“But here is the annoying cave sprite” or “a very brutal dynamic, worthy of a sprite” are two answers that ChatGPT gave to a Reddit user in February. “Since versions 5.3 and 5.4, he has started comparing anything negative to a goblin,” he added.
Something like this happened to more people: “After the 5.4 update, ChatGPT uses ‘goblin’ in almost all conversations. Sometimes it’s ‘gremlin’. In a recent chat of mine, goblin appeared three times in four messages,” said another user of the famous technology forum Hacker News. So many pixies have forced OpenAI to look at it and Post an article on your blog: “Where the pixies come from.”
The short answer is: it was an accident. Until recently, one of the personalities that ChatGPT could take for its responses was geek (nerdy in the original English). In training that personality, they encouraged the model to use metaphors of fantastical creatures: “We unintentionally gave high rewards to metaphors with creatures. From there, the sprites spread,” says the OpenAI article.
These strange or unexpected reactions from AI models They are more common than it seems. A group of Spanish researchers has just published a scientific article with another surprising finding: AI chatbots love talking about Japan. “It was a surprise to see how Japan began to excel in the responses of the models,” says Carla Pérez Almendros, a professor at Cardiff University and co-author of the work. It is already known that the models are biased towards Western values, but this Japanese passion went further: “In English, Japan is the most mentioned country, because we removed the US or the United Kingdom, but even more interesting was to see that the same thing happened in Spanish or Chinese, because that is where we would have expected the US, for example, to be the favorite. But no, there was Japan,” explains Pérez Almendros.
OpenAI employees had an easier time seeing how gremlins and gremlins had grown in ChatGPT responses: They saw growth of 175% and 52%, respectively, since the release of ChatGPT 5.1: “If the behavior were simply an internet-wide trend, it should spread more evenly,” they wrote on OpenAI. On the other hand, mentions of fantastic creatures were concentrated on personality geek. That personality was only 2.5% of all the answers that ChatGPT gave to its users, but 66.7% of the mentions of “goblin” were there. Pixies were therefore greatly overrepresented when the personality was activated. geek
To prevent your specific Codex programming model, logically more geekbecame full of gremlins, the programmers had to ask the model to suppress them. For lovers of fantastic creatures, OpenAI publishes five lines of code that removes the anti-goblin instructions.

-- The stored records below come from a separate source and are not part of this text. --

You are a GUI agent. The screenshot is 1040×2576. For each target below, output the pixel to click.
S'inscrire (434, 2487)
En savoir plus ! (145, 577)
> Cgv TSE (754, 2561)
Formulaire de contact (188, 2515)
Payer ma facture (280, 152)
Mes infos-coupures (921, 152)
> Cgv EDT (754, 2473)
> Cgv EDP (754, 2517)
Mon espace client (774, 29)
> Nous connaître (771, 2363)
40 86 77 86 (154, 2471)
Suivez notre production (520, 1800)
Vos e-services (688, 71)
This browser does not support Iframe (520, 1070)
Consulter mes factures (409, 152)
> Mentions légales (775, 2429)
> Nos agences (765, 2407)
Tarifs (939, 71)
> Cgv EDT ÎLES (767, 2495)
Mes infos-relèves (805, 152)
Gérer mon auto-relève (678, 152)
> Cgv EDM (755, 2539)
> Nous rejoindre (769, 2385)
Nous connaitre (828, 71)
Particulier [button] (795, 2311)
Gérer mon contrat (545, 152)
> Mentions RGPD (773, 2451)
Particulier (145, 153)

And what about Japan? “Our unconfirmed hypothesis is that all models have ‘safety training’, and there is a bias from Western countries like the US, which they try to mitigate,” says José Camacho Collados, also a professor at Cardiff University and co-author. “At the same time, there are ‘problematic’ countries, perhaps Russia, Israel, the Middle East and many more, so Japan is in a good position, because it is a culture that people like, it is mentioned a lot, and it is also ‘neutral’, so it is a perfect combination for models to give as an example. In fact, after Japan, there is India, which may be similar,” he adds.
This inflation of elves and Japan is one more example of the biases of these models and why you always have to ask carefully and treat their answers with skepticism: “They are all biased,” says Pérez Almendros. “Sometimes on purpose, with the aim that the answers are not offensive or are more representative, and other times it is the training data that is biased. The risk is that we believe that they are objective, that they represent reality, because that is not the case,” he adds.

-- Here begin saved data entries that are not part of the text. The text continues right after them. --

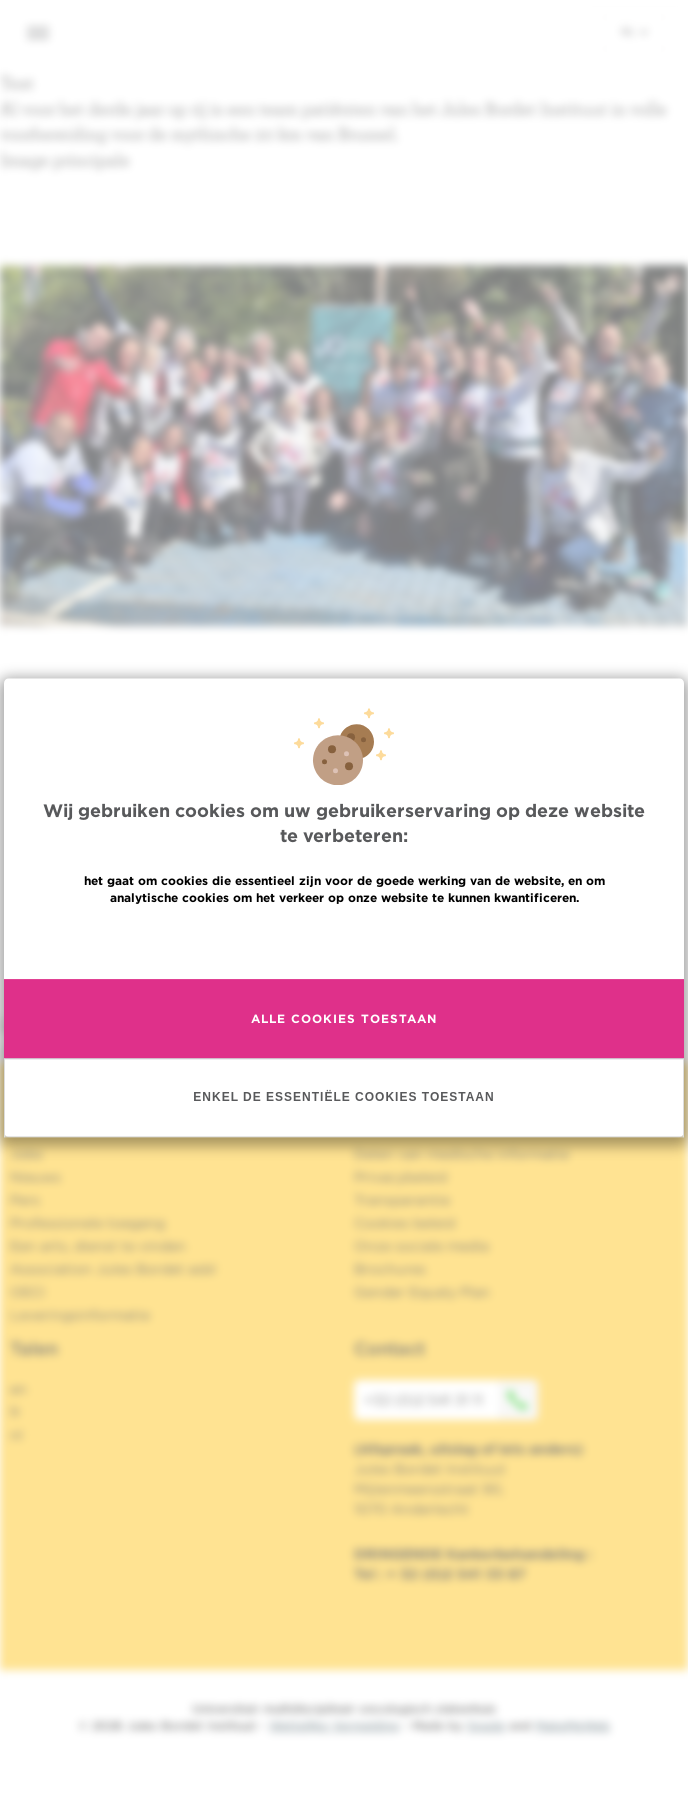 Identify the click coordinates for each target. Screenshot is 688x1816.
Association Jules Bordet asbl (113, 1269)
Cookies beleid (404, 1223)
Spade (486, 1725)
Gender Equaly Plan (422, 1292)
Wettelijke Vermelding (334, 1725)
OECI (27, 1292)
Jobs (26, 1154)
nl (634, 31)
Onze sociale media (421, 1246)
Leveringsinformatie (80, 1315)
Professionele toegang (87, 1223)
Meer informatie (344, 940)
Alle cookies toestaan (344, 1018)
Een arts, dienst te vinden (98, 1246)
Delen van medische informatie (461, 1154)
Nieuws (35, 1177)
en (18, 1389)
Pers (25, 1200)
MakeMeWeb (572, 1725)
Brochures (390, 1269)
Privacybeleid (400, 1177)
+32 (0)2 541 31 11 (451, 1400)
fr (15, 1412)
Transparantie (402, 1200)
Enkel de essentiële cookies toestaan (343, 1098) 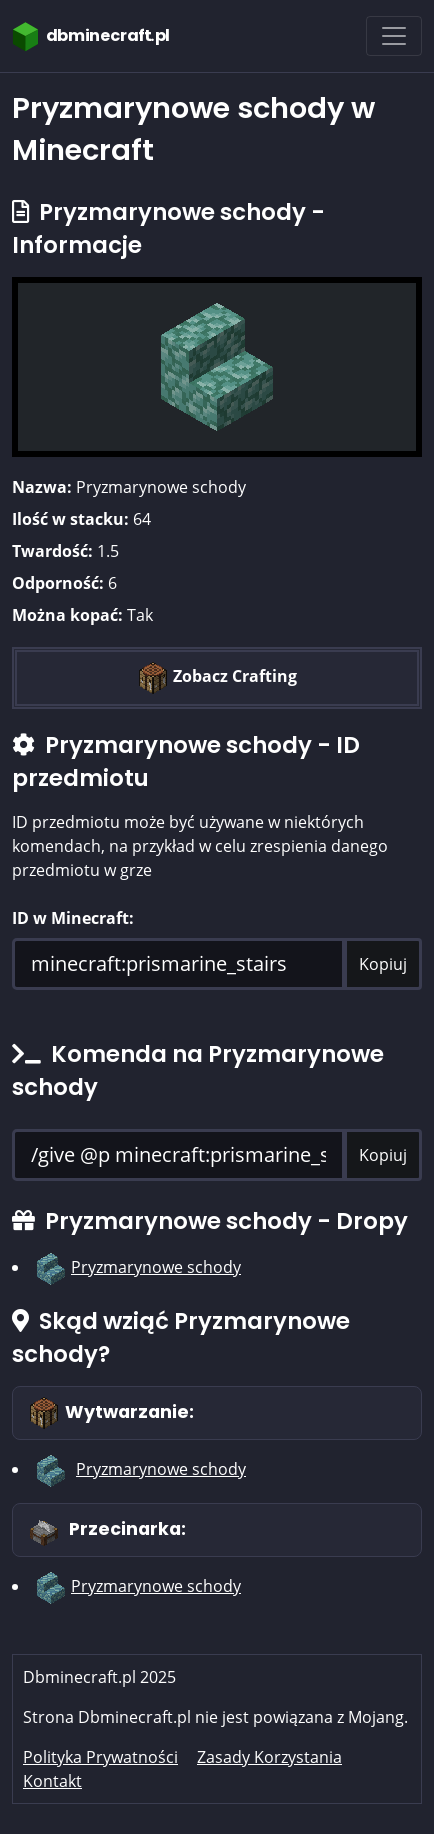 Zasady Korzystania (269, 1757)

At OpenAI, they have a similar, if more sugar-coated, answer: leprechauns are “a powerful example of how reward signals can shape model behavior in unexpected ways, and how models can learn to generalize rewards from certain situations to unrelated ones,” they say.
These influences we can at least understand. But there are others that don’t. Anthropic, creators of Claude, published a few months ago the strange language that two models from the same family can share to exchange information. They discovered that if you tell a chatbot that owls are its favorite animal and then ask it to write lists of random numbers (like 285, 574, 384), another model learns from those numbers that it also loves owls. How can it be? Researchers believe they are unintentionally hiding small secret clues. It is a much more dangerous way to contaminate biases.
No one knows with certainty what happens behind the scenes in these cases. “I’m interested in how models ‘contaminate’ each other,” says Joseba Fernández de Landa, postdoctoral researcher at the HiTZ Center of the EHU (University of the Basque Country) and co-author of the Japan article. “The fact that different models respond with similar biases could indicate some type of contamination and that they tend to homogenize each other. But this happens largely due to human interference: we are the ones who, for now, choose the strategies and training data. And by using the models, we can audit their failures and notify the developers, just like with elves. From there, developers can decide whether to fix them or not, just as we can choose to use them or not,” he explains.